The Affordable Care Act offers federal subsidies and a marketplace for competing quotes, in the hopes of making health insurance more affordable to lower income people. In fact, millions have registered through the site over several years to purchase coverage. The subsidies are financed through a number of taxes and fees, including a hotly contested mandate that all adult Americans have health insurance or pay a fine.
The results of the ACA are openly disputed nearly daily between the Democrats on the left and the Republicans on the right. While there is of course no pure consensus on either side, in general, the Democrats plan to defend the law and strengthen or improve it, while many Republicans advocate repealing the law and replacing it.

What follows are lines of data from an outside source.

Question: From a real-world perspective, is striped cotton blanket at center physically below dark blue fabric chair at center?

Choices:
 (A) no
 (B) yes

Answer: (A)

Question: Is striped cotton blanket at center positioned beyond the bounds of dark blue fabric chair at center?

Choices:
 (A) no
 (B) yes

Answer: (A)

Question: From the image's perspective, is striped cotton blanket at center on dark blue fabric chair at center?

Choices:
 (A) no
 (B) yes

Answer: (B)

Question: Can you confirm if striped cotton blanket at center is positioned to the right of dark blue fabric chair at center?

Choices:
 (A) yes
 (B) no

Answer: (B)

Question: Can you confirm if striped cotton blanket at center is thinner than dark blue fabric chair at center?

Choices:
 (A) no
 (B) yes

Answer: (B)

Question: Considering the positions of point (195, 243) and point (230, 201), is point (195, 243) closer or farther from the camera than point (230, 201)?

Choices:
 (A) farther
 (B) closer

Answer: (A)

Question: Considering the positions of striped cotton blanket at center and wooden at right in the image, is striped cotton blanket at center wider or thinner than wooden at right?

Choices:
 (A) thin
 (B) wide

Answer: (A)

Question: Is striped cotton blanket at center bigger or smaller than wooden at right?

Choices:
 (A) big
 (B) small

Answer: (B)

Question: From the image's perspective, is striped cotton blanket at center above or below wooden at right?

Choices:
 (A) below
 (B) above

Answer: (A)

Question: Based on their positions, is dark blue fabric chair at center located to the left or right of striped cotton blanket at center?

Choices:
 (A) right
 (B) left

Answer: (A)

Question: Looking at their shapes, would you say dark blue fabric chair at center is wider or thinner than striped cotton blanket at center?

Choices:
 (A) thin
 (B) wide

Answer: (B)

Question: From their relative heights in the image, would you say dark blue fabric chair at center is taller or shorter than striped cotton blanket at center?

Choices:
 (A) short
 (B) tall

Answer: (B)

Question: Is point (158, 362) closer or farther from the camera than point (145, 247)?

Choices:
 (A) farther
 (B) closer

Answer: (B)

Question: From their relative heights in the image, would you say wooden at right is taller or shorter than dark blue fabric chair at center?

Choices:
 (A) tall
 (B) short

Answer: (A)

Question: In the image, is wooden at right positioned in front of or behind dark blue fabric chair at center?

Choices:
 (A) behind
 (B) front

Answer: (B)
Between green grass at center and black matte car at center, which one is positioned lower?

The future of the health care law may not wind up in the hands of Congress, in the end. Making significant changes to it or killing it altogether would likely require the same set of political circumstances leading to the bill in the first place, that is: the White House and both chambers of Congress all being controlled by the same political party. While the future is unknown, pundits do not expect this trifecta to come together again in the next two to three years, if not longer, as Congress is expected to remain divided, regardless of the outcome of the Presidential race.
The ACA has already survived a number of court challenges that went all the way to the Supreme Court. Given the demise of Justice Scalia and the possibility of a deadlocked court producing tied votes for the near future, it is unlikely that any court decision could overturn the bill. While there are those both advocating for the destruction of the law as well as some clamoring for taking the next step into actual universal health care, it would seem that the ACA is here to stay for now.